3.1. Learned Senior Counsel appearing on behalf of the appellant submitted that no notice was issued by the first respondent before cancellation of contract for production of dimensional granite blocks and no fault on the part of the appellant for stopping the production was stated in the letter dated 19.09.2022.

                     3.2. It is further submitted that in the cancellation order dated 23.06.2023, it is stated that buyers have not come forward to buy materials, as the dimensional granite blocks produced are having defects like predominant of uneven of white specks spread over entire dyke which is inherent defects notice in the raw blocks as well as finished Granite Blocks/slabs. He added that from the order of cancellation itself it is clear that the first respondent stopped the quarry operation due to inherent defects.

                     3.3. It is further submitted that the reasons that weighed with the learned Single Judge are based on the counter affidavit filed by the respondents and such reason does not find place in the cancellation order. The respondents cannot improve their case based on the counter affidavit.

4.1. Mr.B.Vijay, learned counsel for the respondents, submitted that dimensions of the granite blocks have been specified by the respondents in the agreement itself and the appellant did not produce granite blocks as per the dimensions specified and failed to achieve the minimum target prescribed under the contract.

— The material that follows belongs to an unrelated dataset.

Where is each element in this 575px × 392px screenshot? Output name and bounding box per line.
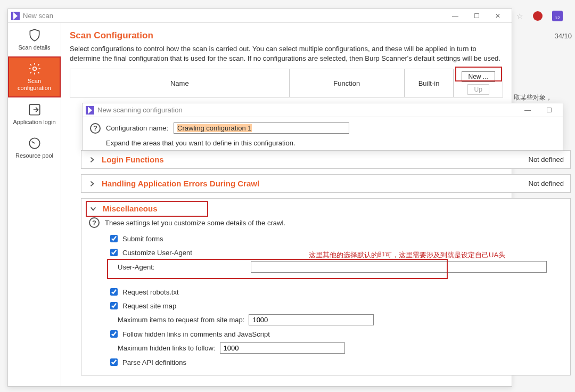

                     4.2. It is further submitted that though the granite blocks produced by the appellant did not satisfy the requirements under the contract, the respondents paid 50% of the bill amount by taking a lenient view. It is added that there are discrepancies in the invoices raised by the appellant in terms of quantity and quality, and the dispute raised by the appellant for non-payment of bills requires to be adjudicated by letting in evidence before the civil court.

5. We have heard learned counsel for the parties and given our anxious consideration to the submissions advanced.

6. To decide the issue involved in this case, it is seemly to refer to relevant portion of the cancellation order dated 23.06.2023, which reads thus:

                     “2. Since the dimensional granite blocks produced are having defects like predominant of uneven of white white specks spread over entire dyke which is inherent defects notice in the raw blocks as well as finished granite blocks/slabs, which resulted in lack of demand for the product and subsequent continuous production had resulted in stock accumulation.

                     3. Hence, TAMIN had invoked clause 7(xxviii) and had issued a Order No.Rc.No.1512/D/2022-1, dated 19.09.2022 which was a temporary work stoppage order directing you to stop any further work in the designated quarry w.e.f. 30.09.2022, which was adhered by you and Rs.50,49,783/- (Rupees Fifty Lakhs Forty Nine Thousand Seven Hundred and Eighty Three only) of the TLC payment due to you was released on various dates even though the blocks were not approved by the tender buyers and other buyers are not willing to buy the material.

                     4. We, under the power vested under Section 8(ii) of the Total Labour Contract Agreement dated 04.07.2021, the competent authority had decided to cancel the tender awarded to your from w.e.f. 20.06.2023 as there was no improvement of sale of granite extracted by you at the subject quarry.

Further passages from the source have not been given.